What you return must match every record word for word.

**** Given data

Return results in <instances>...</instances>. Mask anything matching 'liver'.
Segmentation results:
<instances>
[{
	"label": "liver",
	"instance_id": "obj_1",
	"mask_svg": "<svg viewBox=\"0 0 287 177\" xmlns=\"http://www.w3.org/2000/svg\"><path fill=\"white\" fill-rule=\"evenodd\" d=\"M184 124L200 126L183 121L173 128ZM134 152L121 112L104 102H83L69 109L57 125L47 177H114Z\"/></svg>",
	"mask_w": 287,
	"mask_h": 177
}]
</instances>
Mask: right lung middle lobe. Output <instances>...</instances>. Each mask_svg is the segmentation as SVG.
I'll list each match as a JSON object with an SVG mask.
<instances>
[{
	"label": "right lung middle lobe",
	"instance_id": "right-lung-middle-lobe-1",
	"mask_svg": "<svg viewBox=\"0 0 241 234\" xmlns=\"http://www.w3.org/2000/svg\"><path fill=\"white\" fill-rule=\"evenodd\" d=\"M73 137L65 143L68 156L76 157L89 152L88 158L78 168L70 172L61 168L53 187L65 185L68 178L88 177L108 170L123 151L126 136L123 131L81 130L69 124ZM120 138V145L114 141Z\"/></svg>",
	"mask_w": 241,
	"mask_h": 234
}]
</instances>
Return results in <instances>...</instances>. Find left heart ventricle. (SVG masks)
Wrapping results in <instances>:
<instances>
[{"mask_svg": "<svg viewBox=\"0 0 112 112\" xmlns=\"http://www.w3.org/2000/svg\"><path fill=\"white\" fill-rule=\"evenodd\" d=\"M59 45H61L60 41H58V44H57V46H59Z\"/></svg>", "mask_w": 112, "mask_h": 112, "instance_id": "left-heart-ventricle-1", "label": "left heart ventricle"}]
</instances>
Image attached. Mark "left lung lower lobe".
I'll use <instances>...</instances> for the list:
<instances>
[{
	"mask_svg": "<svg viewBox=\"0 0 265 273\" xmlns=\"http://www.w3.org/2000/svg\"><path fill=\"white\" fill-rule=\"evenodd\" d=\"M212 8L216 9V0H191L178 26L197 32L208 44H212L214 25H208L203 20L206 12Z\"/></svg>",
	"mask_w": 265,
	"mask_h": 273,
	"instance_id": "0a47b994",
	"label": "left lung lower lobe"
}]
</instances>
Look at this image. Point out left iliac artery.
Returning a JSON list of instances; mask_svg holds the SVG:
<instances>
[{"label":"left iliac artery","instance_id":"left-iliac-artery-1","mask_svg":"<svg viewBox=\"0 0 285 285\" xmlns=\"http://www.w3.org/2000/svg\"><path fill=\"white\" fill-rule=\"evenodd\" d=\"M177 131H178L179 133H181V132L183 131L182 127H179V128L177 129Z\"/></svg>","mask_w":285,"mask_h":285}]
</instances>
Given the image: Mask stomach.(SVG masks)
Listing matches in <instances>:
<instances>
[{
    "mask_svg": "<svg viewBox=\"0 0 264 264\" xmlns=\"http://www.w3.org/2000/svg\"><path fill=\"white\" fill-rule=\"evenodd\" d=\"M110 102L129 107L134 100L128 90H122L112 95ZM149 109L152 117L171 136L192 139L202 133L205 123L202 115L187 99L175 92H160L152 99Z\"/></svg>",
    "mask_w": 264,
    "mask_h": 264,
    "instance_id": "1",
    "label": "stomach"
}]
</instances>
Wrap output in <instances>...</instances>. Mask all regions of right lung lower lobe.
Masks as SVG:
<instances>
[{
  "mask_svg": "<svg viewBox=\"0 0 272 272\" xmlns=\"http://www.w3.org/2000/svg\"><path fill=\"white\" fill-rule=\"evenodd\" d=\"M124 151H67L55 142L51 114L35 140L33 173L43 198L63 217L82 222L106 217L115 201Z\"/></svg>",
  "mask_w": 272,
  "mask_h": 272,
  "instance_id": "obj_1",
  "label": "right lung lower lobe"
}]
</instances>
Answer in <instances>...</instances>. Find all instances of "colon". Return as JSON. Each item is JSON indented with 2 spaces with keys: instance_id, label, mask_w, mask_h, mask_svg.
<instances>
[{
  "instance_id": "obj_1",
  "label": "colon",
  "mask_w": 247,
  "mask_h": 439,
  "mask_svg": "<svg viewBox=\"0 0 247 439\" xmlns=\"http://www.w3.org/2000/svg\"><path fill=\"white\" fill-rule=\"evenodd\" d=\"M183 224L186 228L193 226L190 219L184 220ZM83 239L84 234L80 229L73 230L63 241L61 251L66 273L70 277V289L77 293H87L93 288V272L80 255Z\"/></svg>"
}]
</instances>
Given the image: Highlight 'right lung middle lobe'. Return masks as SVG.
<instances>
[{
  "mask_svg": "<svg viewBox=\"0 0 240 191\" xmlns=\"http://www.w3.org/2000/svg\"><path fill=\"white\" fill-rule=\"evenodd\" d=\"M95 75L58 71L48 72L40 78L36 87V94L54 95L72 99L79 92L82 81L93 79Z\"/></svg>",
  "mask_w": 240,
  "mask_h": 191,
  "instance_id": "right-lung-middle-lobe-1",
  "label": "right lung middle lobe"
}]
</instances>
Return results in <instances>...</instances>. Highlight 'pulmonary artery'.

********

# Answer below:
Return results in <instances>...</instances>. Mask anything matching 'liver'.
Segmentation results:
<instances>
[{
	"label": "liver",
	"instance_id": "obj_1",
	"mask_svg": "<svg viewBox=\"0 0 287 177\" xmlns=\"http://www.w3.org/2000/svg\"><path fill=\"white\" fill-rule=\"evenodd\" d=\"M184 124L200 126L183 121L173 128ZM134 152L121 112L104 102H83L69 109L57 125L47 177H114Z\"/></svg>",
	"mask_w": 287,
	"mask_h": 177
}]
</instances>
Mask: right lung middle lobe. Output <instances>...</instances>. Each mask_svg is the segmentation as SVG.
I'll list each match as a JSON object with an SVG mask.
<instances>
[{
	"label": "right lung middle lobe",
	"instance_id": "right-lung-middle-lobe-1",
	"mask_svg": "<svg viewBox=\"0 0 241 234\" xmlns=\"http://www.w3.org/2000/svg\"><path fill=\"white\" fill-rule=\"evenodd\" d=\"M73 137L65 143L68 156L76 157L89 152L88 158L78 168L70 172L61 168L53 187L65 185L68 178L88 177L108 170L123 151L126 136L123 131L81 130L69 124ZM120 138V145L114 141Z\"/></svg>",
	"mask_w": 241,
	"mask_h": 234
}]
</instances>
Return results in <instances>...</instances>. Find left heart ventricle. (SVG masks)
Wrapping results in <instances>:
<instances>
[{"mask_svg": "<svg viewBox=\"0 0 112 112\" xmlns=\"http://www.w3.org/2000/svg\"><path fill=\"white\" fill-rule=\"evenodd\" d=\"M59 45H61L60 41H58V44H57V46H59Z\"/></svg>", "mask_w": 112, "mask_h": 112, "instance_id": "left-heart-ventricle-1", "label": "left heart ventricle"}]
</instances>
Image attached. Mark "left lung lower lobe".
I'll use <instances>...</instances> for the list:
<instances>
[{
	"mask_svg": "<svg viewBox=\"0 0 265 273\" xmlns=\"http://www.w3.org/2000/svg\"><path fill=\"white\" fill-rule=\"evenodd\" d=\"M212 8L216 9V0H191L178 26L197 32L208 44H212L214 25H208L203 20L206 12Z\"/></svg>",
	"mask_w": 265,
	"mask_h": 273,
	"instance_id": "0a47b994",
	"label": "left lung lower lobe"
}]
</instances>
Look at this image. Point out left iliac artery.
Returning a JSON list of instances; mask_svg holds the SVG:
<instances>
[{"label":"left iliac artery","instance_id":"left-iliac-artery-1","mask_svg":"<svg viewBox=\"0 0 285 285\" xmlns=\"http://www.w3.org/2000/svg\"><path fill=\"white\" fill-rule=\"evenodd\" d=\"M177 131H178L179 133H181V132L183 131L182 127H179V128L177 129Z\"/></svg>","mask_w":285,"mask_h":285}]
</instances>
Given the image: Mask stomach.(SVG masks)
Listing matches in <instances>:
<instances>
[{
    "mask_svg": "<svg viewBox=\"0 0 264 264\" xmlns=\"http://www.w3.org/2000/svg\"><path fill=\"white\" fill-rule=\"evenodd\" d=\"M110 102L129 107L134 100L128 90H122L112 95ZM149 109L152 117L171 136L192 139L202 133L205 123L202 115L187 99L175 92H160L152 99Z\"/></svg>",
    "mask_w": 264,
    "mask_h": 264,
    "instance_id": "1",
    "label": "stomach"
}]
</instances>
Wrap output in <instances>...</instances>. Mask all regions of right lung lower lobe.
Masks as SVG:
<instances>
[{
  "mask_svg": "<svg viewBox=\"0 0 272 272\" xmlns=\"http://www.w3.org/2000/svg\"><path fill=\"white\" fill-rule=\"evenodd\" d=\"M124 151H67L55 142L51 114L35 140L33 173L43 198L63 217L82 222L106 217L115 201Z\"/></svg>",
  "mask_w": 272,
  "mask_h": 272,
  "instance_id": "obj_1",
  "label": "right lung lower lobe"
}]
</instances>
Answer in <instances>...</instances>. Find all instances of "colon". Return as JSON. Each item is JSON indented with 2 spaces with keys: instance_id, label, mask_w, mask_h, mask_svg.
<instances>
[{
  "instance_id": "obj_1",
  "label": "colon",
  "mask_w": 247,
  "mask_h": 439,
  "mask_svg": "<svg viewBox=\"0 0 247 439\" xmlns=\"http://www.w3.org/2000/svg\"><path fill=\"white\" fill-rule=\"evenodd\" d=\"M183 224L186 228L193 226L190 219L184 220ZM83 239L84 234L80 229L73 230L63 241L61 251L66 273L70 277V289L77 293H87L93 288V272L80 255Z\"/></svg>"
}]
</instances>
Given the image: Highlight 'right lung middle lobe'. Return masks as SVG.
<instances>
[{
  "mask_svg": "<svg viewBox=\"0 0 240 191\" xmlns=\"http://www.w3.org/2000/svg\"><path fill=\"white\" fill-rule=\"evenodd\" d=\"M95 75L58 71L48 72L40 78L36 87V94L54 95L72 99L79 92L82 81L93 79Z\"/></svg>",
  "mask_w": 240,
  "mask_h": 191,
  "instance_id": "right-lung-middle-lobe-1",
  "label": "right lung middle lobe"
}]
</instances>
Return results in <instances>...</instances>. Highlight 'pulmonary artery'.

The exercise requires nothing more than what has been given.